Grid Bits is a new series I’m experimenting with – it comes in the same vein as Grid Shots. While Shots features photos our Flickr group contributors take, Bits is a collection of abstracts on diverse topics around Chicagoland. Each paragraph is a new story.
Photo of project advertisement in front of the future Oakton Street station.
The Illinois State Toll Highway Authority (“Illinois Tollway”) announced it may raise tolls (the first increase for users who pay with I-PASS electronic transponders) in order to raise revenue to pay for projects and plan for transit use Interstate 90 (Jane Addams Memorial Highway). For the average I-PASS customers, their monthly payment would rise $11. The Illinois Tollway notes in its press release that some of the projects are part of the Chicago Metropolitan Agency for Planning’s (CMAP) Go To 2040 regional plan.

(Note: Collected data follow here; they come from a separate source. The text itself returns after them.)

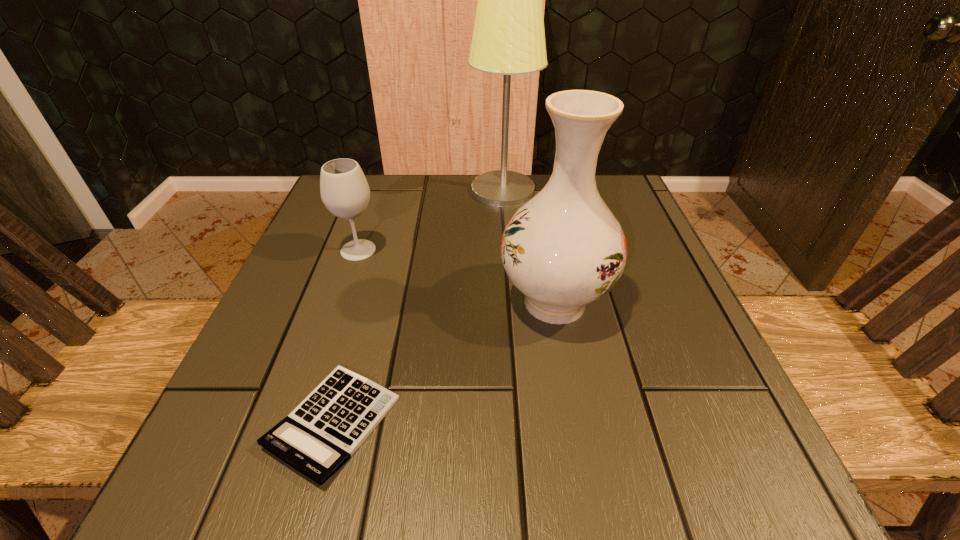 Where is `vacant region at the right edge`? This screenshot has height=540, width=960. vacant region at the right edge is located at coordinates (691, 358).

Find the location of a particular element. free point at the far left corner is located at coordinates coord(383,201).

In the image, there is a desktop. What are the coordinates of `vacant area at the far right corner` in the screenshot? It's located at (637, 217).

Where is `free space at the near right corner of the desktop`? free space at the near right corner of the desktop is located at coordinates pos(709,482).

Locate an element on the screen. This screenshot has width=960, height=540. unoccupied area between the table lamp and the calculator is located at coordinates (419, 306).

Identify the location of free space between the wineglass and the tallest object. This screenshot has height=540, width=960. (431, 220).

Where is `vacant area between the second farthest object and the third shortest object`? This screenshot has width=960, height=540. vacant area between the second farthest object and the third shortest object is located at coordinates (457, 276).

Find the location of a particular element. free spot between the third nearest object and the farthest object is located at coordinates (431, 220).

The width and height of the screenshot is (960, 540). In order to click on vacant space in between the second shortest object and the second nearest object in this screenshot , I will do [457, 276].

This screenshot has height=540, width=960. I want to click on empty space between the third nearest object and the farthest object, so pyautogui.click(x=431, y=220). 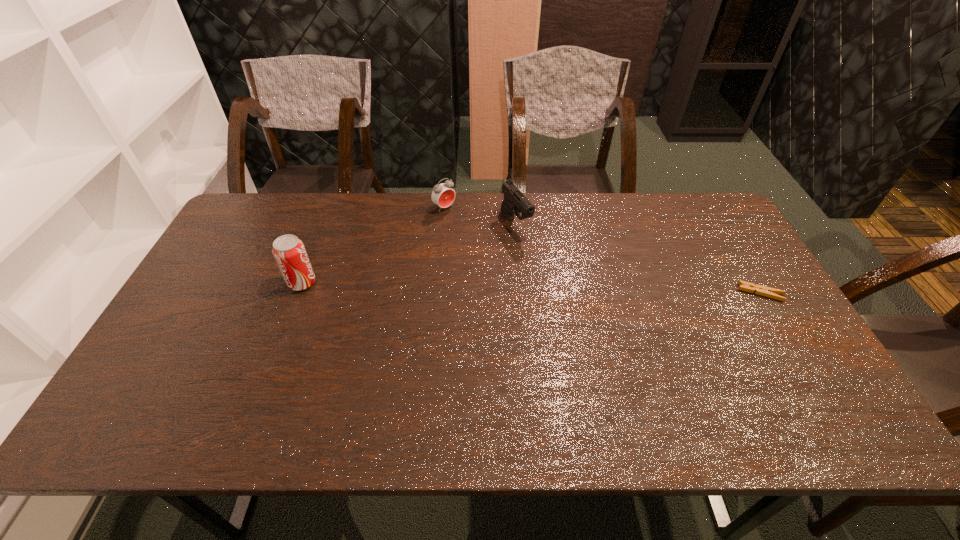 Locate an element on the screen. This screenshot has width=960, height=540. vacant space in between the third object from left to right and the soda can is located at coordinates (409, 253).

Identify the location of free spot between the shortest object and the third object from left to right. The height and width of the screenshot is (540, 960). (638, 258).

This screenshot has height=540, width=960. In order to click on empty location between the third object from right to left and the leftmost object in this screenshot , I will do `click(373, 245)`.

Point out which object is positioned as the third nearest to the second object from right to left. Please provide its 2D coordinates. Your answer should be formatted as a tuple, i.e. [(x, y)], where the tuple contains the x and y coordinates of a point satisfying the conditions above.

[(761, 290)]

Identify which object is the third nearest to the third object from left to right. Please provide its 2D coordinates. Your answer should be formatted as a tuple, i.e. [(x, y)], where the tuple contains the x and y coordinates of a point satisfying the conditions above.

[(761, 290)] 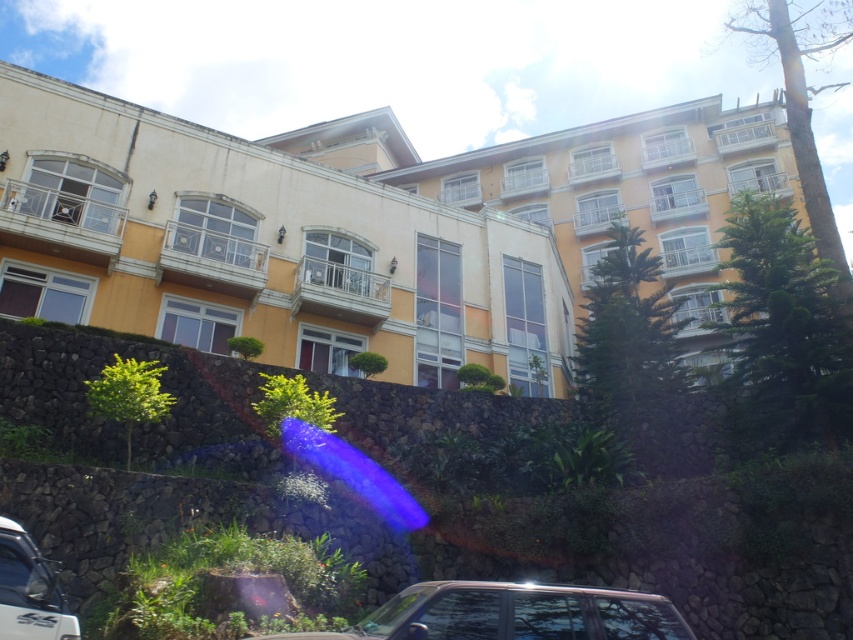 You are standing in front of the building and want to place a small garden statue exactly at the center of the green leafy shrubs at lower center. According to the image, what are the coordinates where you should place the statue?

The coordinates for the center of the green leafy shrubs at lower center are at point [418,493], so you should place the statue there.

You are a delivery person trying to park your white glossy car at lower left near the yellow matte building at center. Considering their sizes, will the car fit in the parking space right next to the building?

The yellow matte building at center is much taller than the white glossy car at lower left, but height difference doesn not determine parking space width. You need to check the parking space dimensions instead of comparing their heights.

You are a landscape architect designing a garden around the yellow matte building at center and the green leafy shrubs at lower center. If you want to plant a new row of flowers between them, which side of the shrubs should you place them on to ensure they are closer to the building?

The flowers should be planted on the side of the green leafy shrubs at lower center that faces the yellow matte building at center since the shrubs are closer to the building than the flowers would need to be. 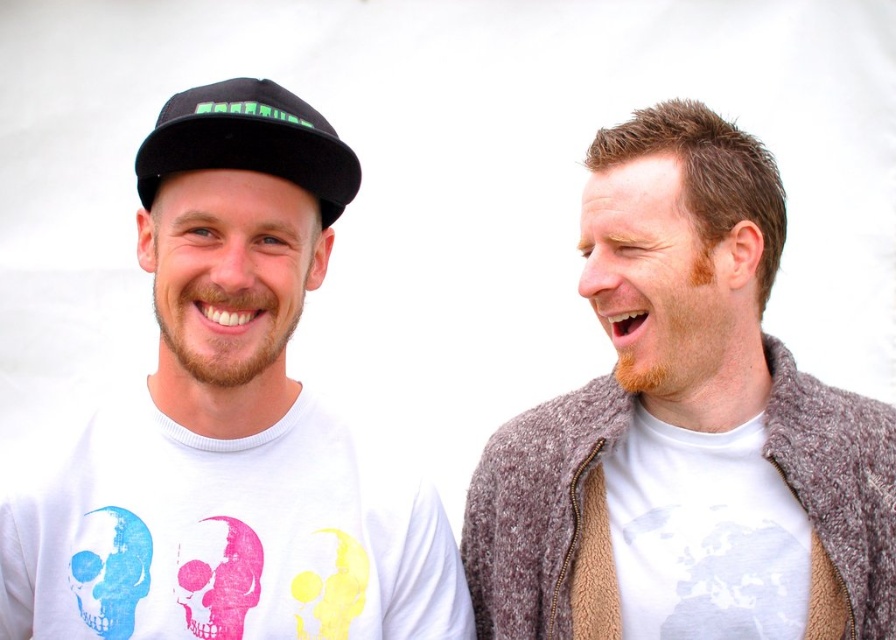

In addition to bus rapid transit “light” (BRT) that the Chicago Department of Transportation (CDOT) is currently planning for Jeffrey Boulevard – to “enhance service on the #14 Jeffery Express” – the Chicago Transit Authority’s (CTA) new president, Forrest Claypool, said in an interview with Kevin O’Neil, that “true full-blown BRT could happen on Western. It offers the best opportunity and connects all our rail stations.”
Former Illinois Governor Blagojevich’s “seniors ride transit free” program will be partially ending in the Chicago area August 30th, 2011. Senior citizens who are registered in the Illinois Circuit Breaker program can continue riding on Metra, CTA, and Pace for free. All other senior citizens can ride for half-price. Seniors who already have the fare permit required for free travel under the program will be mailed new fare permits. Those who’ve never registered for free transit should read these instructions on how to join.
The Oakton Street station on the CTA Yellow Line in Skokie, Illinois, is under construction. The Village of Skokie has a July 2011 construction update newsletter (PDF). Morgan/Lake station on the Green/Pink Lines is also under construction.
“Members of an Evanston city committee Wednesday night objected to staff plans to test on-street bike parking over fears it would cut into parking meter revenue.” The bike parking corral would be similar to the one recently opened in Wicker Park last week. The article on Evanston Now gives great insight in how cities, Chicago included, prioritize car parking; an Evanston engineer also explains, from his observation of bike rack use, that people who bike prefer to park adjacent to their destination (what I call the 50-feet rule). The first commenter has the right idea on why this is regressive action: “Imagine if 12 people on bikes come downtown to spend their money, replacing the two who would have come down in cars.” More news, including an artist’s rendering, from Evanston Patch.
Andersonville, a far north side neighborhood in Chicago, needs more bike racks. A-Ville Daily specifically notes the lack of bike racks at the renovated Jewel at 5516 N Clark Street. John Greenfield wrote last Friday that Andersonville missed an opportunity in 2004 for on-street bike parking in front of Cheetah Gym because of CDOT’s hesitance. A Grid Chicago reader tipped me that the Jewel store director has indeed ordered a bike rack for patrons.
Friend and Grid Chicago reader, Ashley Lottes, writes about her recent trip on Amtrak to St. Louis, Missouri, including how car drivers there are confused to share the road people bicycling, seeing them as a “colony of lepers escaped into the city.”
Downtown Evanston is plagued with poorly placed bike racks, like this one near nothing. Bike parking will be used when it’s within 50 feet of the intended destination.
Target was just approved to build a store at Divsion and Larrabee, on the site of the former Cabrini Green towers, removed earlier this year. The store will feature ground level parking, with shopping on the second floor. The third floor will be warehouse storage. Target countered locals’ concerns about traffic by saying its analysis found that a “large share” of customers would arrive on foot or transit. This is probably true – the store will be accessible to hundreds of residents along Halsted, and sit on the Halsted bike lane, and Halsted and Division buses.
Chicago Journal author AmySue Mertens wants readers and bike lane planners at CDOT to consider the implications on pedestrians and the walking environment of bicyclists who will disobey stop signs on Jackson Boulevard, the site of the next protected bike lane.